The problem:
Read the records and gather each line that includes "vous".

(Materials provided)

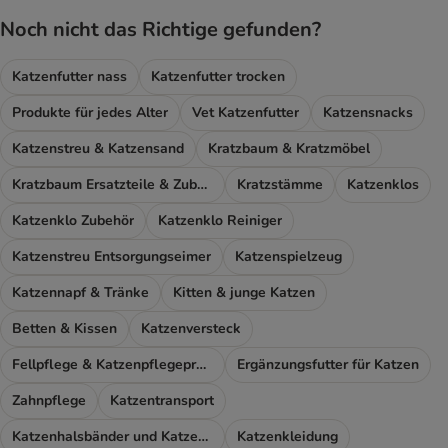
Noch nicht das Richtige gefunden?
Katzenfutter nass
Katzenfutter trocken
Produkte für jedes Alter
Vet Katzenfutter
Katzensnacks
Katzenstreu & Katzensand
Kratzbaum & Kratzmöbel
Kratzbaum Ersatzteile & Zubehör
Kratzstämme
Katzenklos
Katzenklo Zubehör
Katzenklo Reiniger
Katzenstreu Entsorgungseimer
Katzenspielzeug
Katzennapf & Tränke
Kitten & junge Katzen
Betten & Kissen
Katzenversteck
Fellpflege & Katzenpflegeprodukte
Ergänzungsfutter für Katzen
Zahnpflege
Katzentransport
Katzenhalsbänder und Katzengeschirr
Katzenkleidung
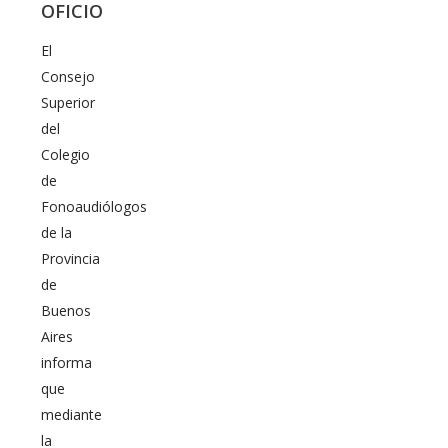
OFICIO
El
Consejo
Superior
del
Colegio
de
Fonoaudiólogos
de la
Provincia
de
Buenos
Aires
informa
que
mediante
la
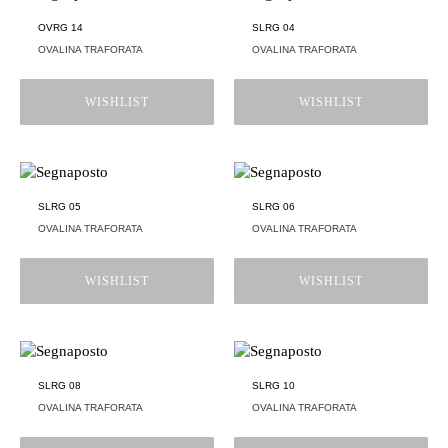
OVRG 14
SLRG 04
OVALINA TRAFORATA
OVALINA TRAFORATA
WISHLIST
WISHLIST
SLRG 05
SLRG 06
OVALINA TRAFORATA
OVALINA TRAFORATA
WISHLIST
WISHLIST
SLRG 08
SLRG 10
OVALINA TRAFORATA
OVALINA TRAFORATA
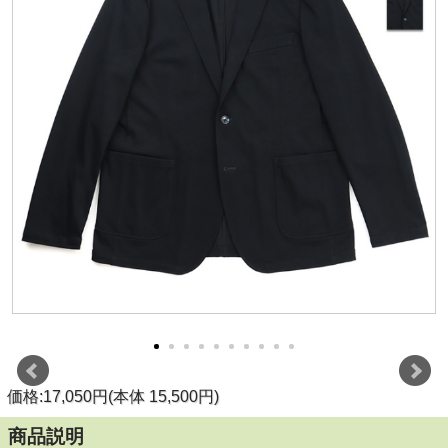
価格:17,050円(本体 15,500円)
商品説明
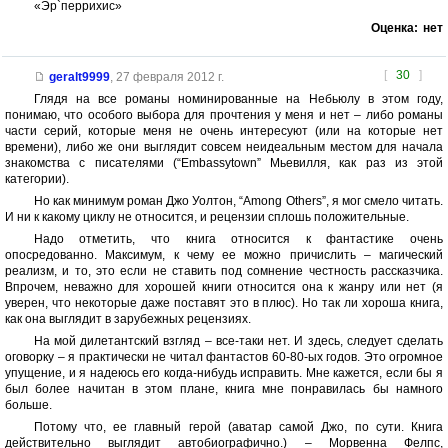
«Эр`перрихис»
Оценка:
нет
[
30
]
geralt9999
,
27 февраля 2012 г.
Глядя на все романы номинированные на Небьюлу в этом году,
понимаю, что особого выбора для прочтения у меня и нет – либо романы
части серий, которые меня не очень интересуют (или на которые нет
времени), либо же они выглядит совсем неидеальным местом для начала
знакомства с писателями (“Embassytown” Мьевилля, как раз из этой
категории).
Но как минимум роман Джо Уолтон, “Among Others”, я мог смело читать.
И ни к какому циклу не относится, и рецензии сплошь положительные.
Надо отметить, что книга относится к фантастике очень
опосредованно. Максимум, к чему ее можно причислить – магический
реализм, и то, это если не ставить под сомнение честность рассказчика.
Впрочем, неважно для хорошей книги относится она к жанру или нет (я
уверен, что некоторые даже поставят это в плюс). Но так ли хороша книга,
как она выглядит в зарубежных рецензиях.
На мой дилетантский взгляд – все-таки нет. И здесь, следует сделать
оговорку – я практически не читал фантастов 60-80-ых годов. Это огромное
упущение, и я надеюсь его когда-нибудь исправить. Мне кажется, если бы я
был более начитан в этом плане, книга мне понравилась бы намного
больше.
Потому что, ее главный герой (аватар самой Джо, по сути. Книга
действительно выглядит автобиографично.) – Морвенна Фелпс,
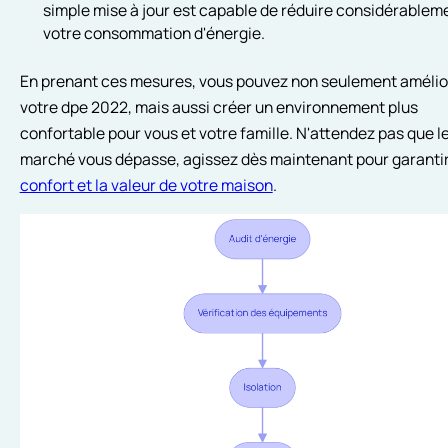
simple mise à jour est capable de réduire considérablem
votre consommation d'énergie.
En prenant ces mesures, vous pouvez non seulement amélio
votre dpe 2022, mais aussi créer un environnement plus
confortable pour vous et votre famille. N'attendez pas que l
marché vous dépasse, agissez dès maintenant pour garantir
confort et la valeur de votre maison
.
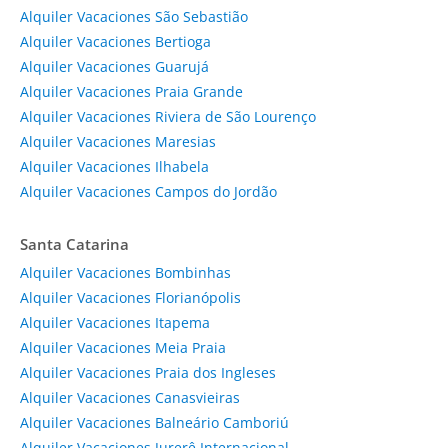
Alquiler Vacaciones São Sebastião
Alquiler Vacaciones Bertioga
Alquiler Vacaciones Guarujá
Alquiler Vacaciones Praia Grande
Alquiler Vacaciones Riviera de São Lourenço
Alquiler Vacaciones Maresias
Alquiler Vacaciones Ilhabela
Alquiler Vacaciones Campos do Jordão
Santa Catarina
Alquiler Vacaciones Bombinhas
Alquiler Vacaciones Florianópolis
Alquiler Vacaciones Itapema
Alquiler Vacaciones Meia Praia
Alquiler Vacaciones Praia dos Ingleses
Alquiler Vacaciones Canasvieiras
Alquiler Vacaciones Balneário Camboriú
Alquiler Vacaciones Jurerê Internacional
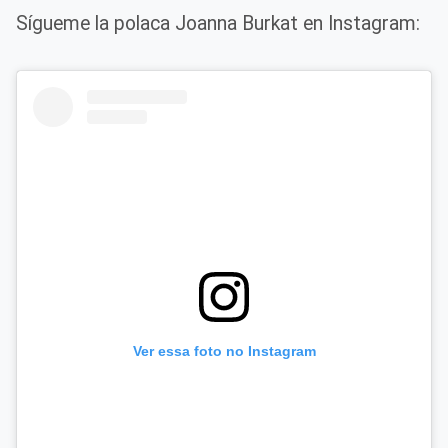
Sígueme la polaca Joanna Burkat en Instagram:
Ver essa foto no Instagram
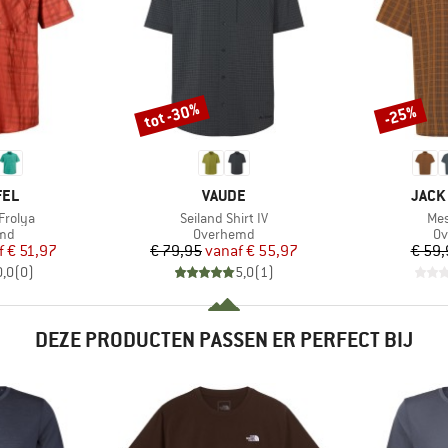
tot -30%
-25%
Korting
Korting
MERK
MERK
FEL
VAUDE
JACK
Artikel
Arti
 Frolya
Seiland Shirt IV
Mes
groep
Productgroep
Pr
md
Overhemd
O
ijs
rlaagde prijs
Prijs
Verlaagde prijs
f
€ 51,97
€ 79,95
vanaf
€ 55,97
€ 59,
0,0
(
0
)
5,0
(
1
)
DEZE PRODUCTEN PASSEN ER PERFECT BIJ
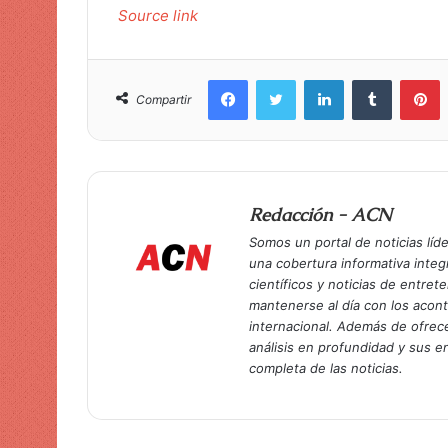
Source link
Facebook
Twitter
LinkedIn
Tumblr
Pinterest
Compartir
Redacción - ACN
Somos un portal de noticias líd
una cobertura informativa inte
científicos y noticias de entret
mantenerse al día con los acon
internacional. Además de ofrec
análisis en profundidad y sus 
completa de las noticias.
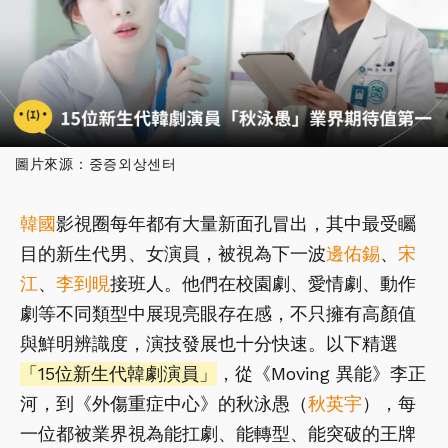
圖片來源：중증외상센터
韓國
影視圈每年都有大量新面孔冒出，其中最受矚
目的新生代男、女演員，被視為下一波
邊佑錫
、
宋
江
、
李到晛
接班人。他們在校園劇、愛情劇、動作
劇等不同類型中展現亮眼存在感，不只擁有高顏值
與鮮明辨識度，演技發展也十分快速。以下精選
「15位新生代韓劇演員」
，從《Moving 異能》李正
河，到《外傷重症中心》的秋泳愚（
秋英宇
），每
一位都被業界視為能扛劇、能轉型、能突破的王牌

(End Materials provided)

Answer box:
En prenant ces mesures, vous pouvez non seulement amélio
confortable pour vous et votre famille. N'attendez pas que l
marché vous dépasse, agissez dès maintenant pour garantir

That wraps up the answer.